Segundo a investigadora do Gabinete de Estudos Olisiponenses (GEO) Ana Cristina Leite, o percurso das festas lisboetas tem sido “extremamente positivo”, considerando que as celebrações em torno de Santo António são “um património que está vivíssimo, a crescer e cada vez mais consolidado e adaptado às questões da vida contemporânea”.

"Enquanto houver Santo António, Lisboa não morre mais", afirmou à Lusa a investigadora, fazendo uso das palavras do tema "Noite de Santo António", da autoria de Norberto Araújo e Raul Ferrão, interpretado pela fadista Amália Rodrigues.

Para Ana Cristina Leite, existem dois momentos marcantes das Festas de Lisboa: inicialmente, o culto a Santo António, que remonta ao final do século XIII, e, posteriormente, a organização de uma programação mais próxima aos dias de hoje, que teve início em 1932. Ambos estão “ligados ao culto e à personalidade da imagem de Santo António”.

Nascido em Lisboa (cujo padroeiro é São Vicente), Santo António tornou-se muito acarinhado na cidade após o “milagre” durante a sua canonização em 1232, no Vaticano, em que os sinos da capital portuguesa começaram a tocar sozinhos, contou a investigadora, acrescentando que a partir dessa estória se gerou o culto.

Após a canonização, os lisboetas transformaram as antigas festas do solstício de verão, que coincidiam com a data da morte da sua morte, em festas em homenagem ao Santo António.

A atual celebração do 13 de junho, feriado municipal, corresponde à data da morte de Santo António, que faleceu em Pádua (Itália), tendo também sido adotado pelos italianos como Santo António de Pádua.

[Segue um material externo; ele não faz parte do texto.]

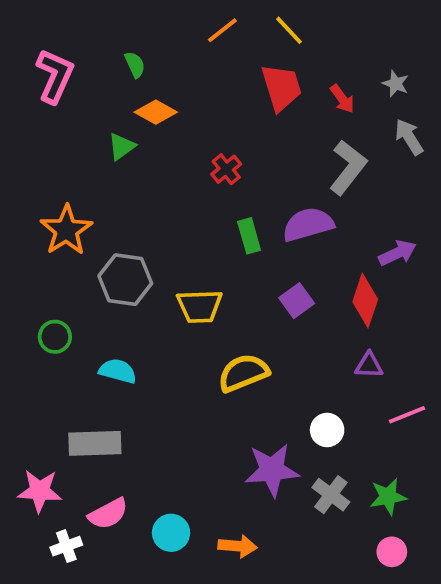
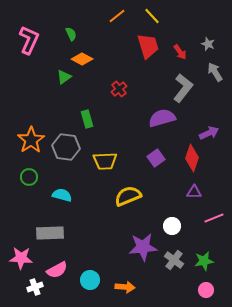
orange star: (66, 230) -> (31, 140), moved
green rectangle: (249, 236) -> (87, 119), moved

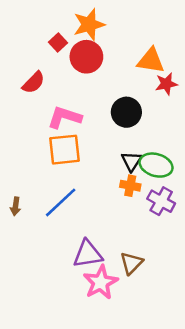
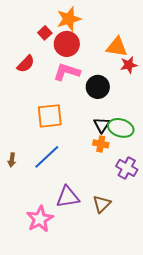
pink L-shape: (64, 117) -> (67, 72), moved
purple cross: (161, 201) -> (127, 168), moved
pink star: (101, 282) -> (40, 219), moved

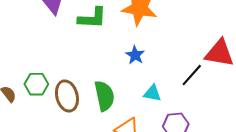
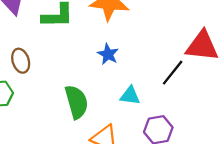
brown ellipse: (67, 96) -> (21, 61), moved, size x0.7

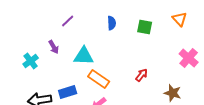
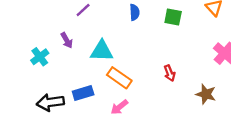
red arrow: (142, 75) -> (170, 73), turned 120

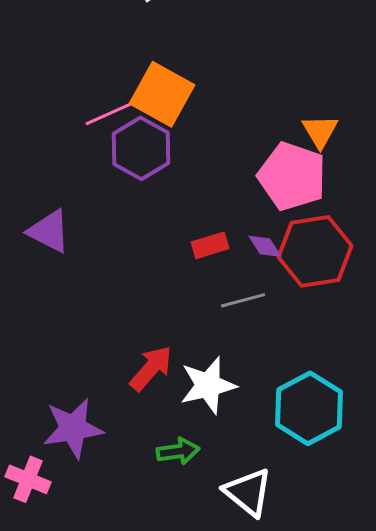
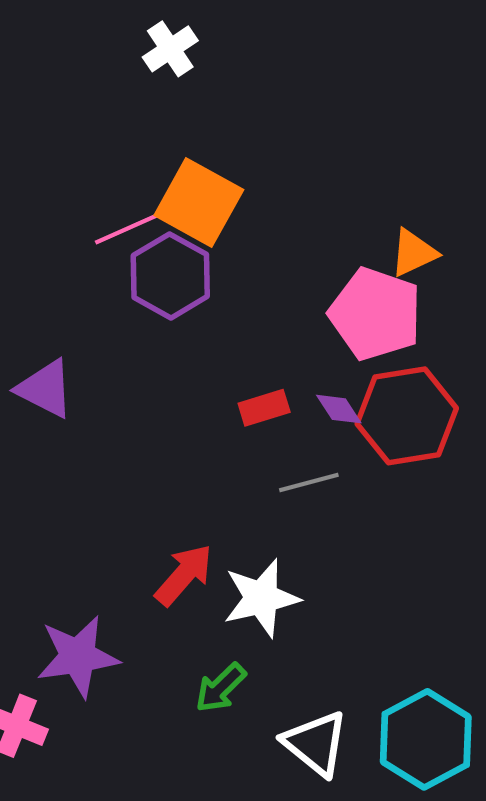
orange triangle: (320, 131) -> (414, 253), turned 36
cyan hexagon: (309, 408) -> (426, 739), moved
green arrow: (178, 451) -> (221, 688), turned 144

Com fama de “santinho milagreiro”, Santo António é considerado “o medianeiro entre os homens e a divindade, o advogado das almas do purgatório, dos objetos perdidos e dos bons casamentos, o protetor dos animais, o curandeiro e o fazedor de muitos milagres”, explicou Ana Cristina Leite, referindo que “é difícil localizar, do ponto de vista histórico, o aparecimento destas questões” de culto.

A ele estão ainda associados os milagres de “salvar o pai da forca, pregar aos peixes e o milagre da bilha”.

“O culto a Santo António é de uma espontaneidade muito grande”, advogou a investigadora, dando como exemplo a tradição de se atirar moedas à estátua de Santo António - os namorados atiram moedas para se casarem e os casados atiram para manter o casamento.

Ana Cristina Leite sublinhou que são as pessoas que criam este tipo de tradições e rituais, expressando que “quase que se pode dizer que é um fenómeno viral”.

Em 1932, a organização das festas fez surgir as Marchas Populares e os Casamentos de Santo António, iniciativas que ainda se mantêm.

Questionada sobre as tradições que se perderam desde o século XIII nas Festas de Lisboa, a responsável lembrou a oferta do bodo, que eram fogaças e doces que a igreja oferecia à família real e a população, custeadas pelo município, o pão de Santo António, a reza de 13 terços no dia anterior a 13 de junho, as fogueiras, a imagem de Santo António à entrada das casas e os tronos construídos por crianças, tradição que só foi recuperada em 2015.

Apesar de algumas perdas, “o conceito geral das festas mantém-se, adaptado, claramente, aos dias de hoje”, considerou a investigadora, referindo que a programação das festas está atualmente mais espalhada por toda a cidade.

Sobre o crescimento do turismo e a perda de lisboetas a viver na cidade, Ana Cristina Leite destacou o papel ativo das coletividades em garantir a autenticidade na organização das celebrações.

Este ano, as Festas de Lisboa assinalam o 170.º aniversário do nascimento de Rafael Bordalo Pinheiro e os 50 anos da construção da Ponte Sobre o Tejo (Ponte 25 de Abril).

Curiosamente, a primeira representação do Zé Povinho, figura criada por Bordalo Pinheiro em 1875, “é, precisamente, o Zé Povinho a olhar para um trono de Santo António”, numa sátira à cobrança de impostos.